Forgetting keys at home, putting on two different pairs of shoes or the daily college student struggle of losing an ID are normal occurrences, as are other lapses; however, some simple tips can help keep the mind on track.
Eat a healthy diet
Studies show that a low glycemic diet with high fiber and moderate amounts of fat and protein are broken down more slowly than a high glycemic diet, which results in a more reliable flow of energy to the brain. Fish is a go-to brain boosting food because it contains fatty acids, such as omega-3, which is beneficial for brain function. Essentially, if you stay away from the sweets, you are optimizing your brain’s performance.
Get a lot of beauty sleep
Research shows that lack of sleep can result in proteins building up on synapses, which makes it harder to think and learn new things.
Being active is one of the single most important things one can do for their brain’s health. Go to the gym, play sports or go hiking. Any of these activities will be sure to have long-term benefits for your body.
Take a coffee break or two
Experts at LiveScience say that caffeine and antioxidants found in coffee and tea can help protect the brain and decrease the risk of Alzheimer’s disease by 30 to 60 percent.
Games like Sudoku, crossword puzzles or even the new iPhone app, Trivia Crack, is sure to keep your mind sharp and knowledgeable. Trivia Crack is like Apple’s version of Jeopardy. You can play against a friend, spin the wheel and land on topics such as entertainment, science, history, art and sports. You are then presented with a question and a list of four possible answers, and if you answer correctly you move up to a higher level. Fun, yet educational.
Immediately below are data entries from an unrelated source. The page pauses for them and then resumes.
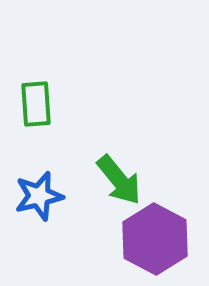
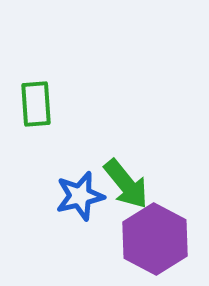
green arrow: moved 7 px right, 4 px down
blue star: moved 41 px right
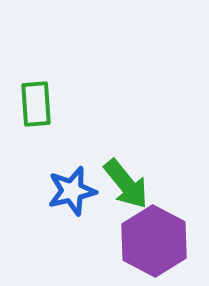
blue star: moved 8 px left, 5 px up
purple hexagon: moved 1 px left, 2 px down
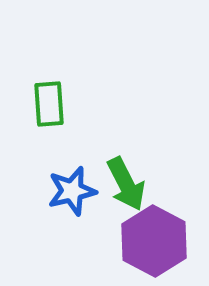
green rectangle: moved 13 px right
green arrow: rotated 12 degrees clockwise
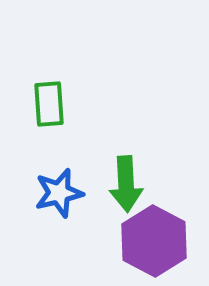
green arrow: rotated 24 degrees clockwise
blue star: moved 13 px left, 2 px down
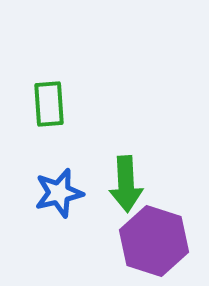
purple hexagon: rotated 10 degrees counterclockwise
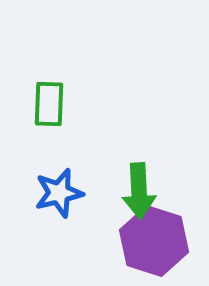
green rectangle: rotated 6 degrees clockwise
green arrow: moved 13 px right, 7 px down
"I nap a lot, I play Sudoku and I catch up on my TV shows such as Vampire Diaries,” senior Tara Tyrrell said.
Most importantly, relax and keep positive
Being stressed can take a serious toll on one’s mind. Living a balanced lifestyle and pursuing relaxing activities, such as yoga, can be extremely beneficial for your body. According to a study conducted in 2007, experts say people who frequently experience positive emotions are 60 percent less likely to develop cognitive impairment. Also, thinking positive can help people process information better and is linked to better brain health in the long run.